Things might have been a little loose and uneven at Monday's tribute to Jimi Hendrix at the Roxy, but one incident suggested that there was nothing casual about the underlying motivation.
When Fishbone's bassist Norwood Fisher broke a string during the opening bars of "My Friend," he didn't just lie back and fake his way through the tune.
Waving his arms, he finally managed to stop the music--which in this case was like stopping a train just as it was picking up steam--and as he switched basses he explained to the audience, "I've been hearing this song since I was 3, and I want to do it right."
It was a gratifying sentiment, especially coming from a fellow wearing steel-framed sunglasses and a baseball cap with a propeller on top. That dichotomy between looks and actions was a reminder that, as with Hendrix himself, the event carried the potential for crossing the line into indulgent clowning.

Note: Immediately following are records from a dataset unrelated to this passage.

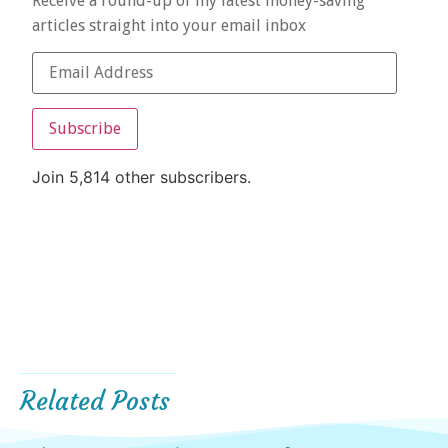
Receive a round-up of my latest money-saving
articles straight into your email inbox
Subscribe
Join 5,814 other subscribers.
Related Posts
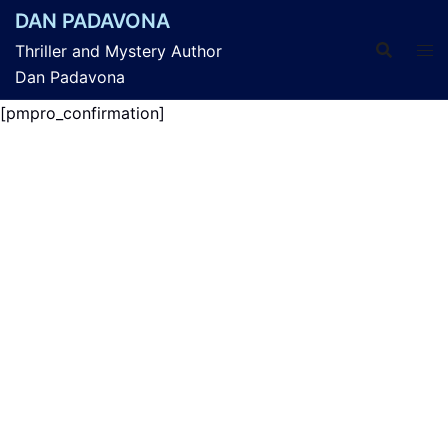
Skip
DAN PADAVONA
to
Thriller and Mystery Author
content
Dan Padavona
[pmpro_confirmation]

But for the most part, the members of the Los Angeles rock community who formed various ad hoc combinations played it pretty straight.
In the case of the big band headed by the Fishbone contingent--Fisher, guitarist Kendall Jones and singer Chris Dowd-- straight is a relative term. The front line went through typical Fishbone antics, careening around and at one point flying into the crowd, in a tacit tribute to Hendrix's pioneering of rock theatrics.
And rather than attempt to emulate Hendrix's sound, the vast, picturesque ensemble was simply true to his spirit: The pounding rhythms, wriggling Ornette Coleman sax lines and soulful singing added up to an iconoclastic, adventurous, lively, wiggy display of personality and freedom. The mix of blacks and an Asian, of hippies and punkette peacocks was also a reminder of Hendrix's role in erasing cultural as well as musical boundaries.
Not everything during the evening was that inspired. Talk Back singer Kevin Williams and some of his cohorts provided a reminder that Hendrix didn't influence only great artistes but mundane bar bands as well.
Singer-guitarist Alain Johannes preceded Williams and company with a solo performance that filtered the Hendrix muse through the dense, moody style of Johannes' group What Is This. His deliberate pace and deep concentration created a sacramental tone that illuminated one more facet of the Hendrix legacy.
Hendrix died in 1970, but his influence on everything from heavy metal to neo-psychedelia to modern funk remains incalculable. The Roxy show--scheduled to conclude in the wee hours with a band led by members of the Red Hot Chili Peppers, who have made no secret of their devotion to Hendrix--was an instructive and intermittently thrilling acknowledgment of his legacy.
It may not be as easy to blow minds as it was in '67 when Hendrix set his guitar on fire at Monterey (a clip of that historic rock moment was one of the Hendrix visuals screened between sets), but moments during Monday's tribute came as close as you'll get these days.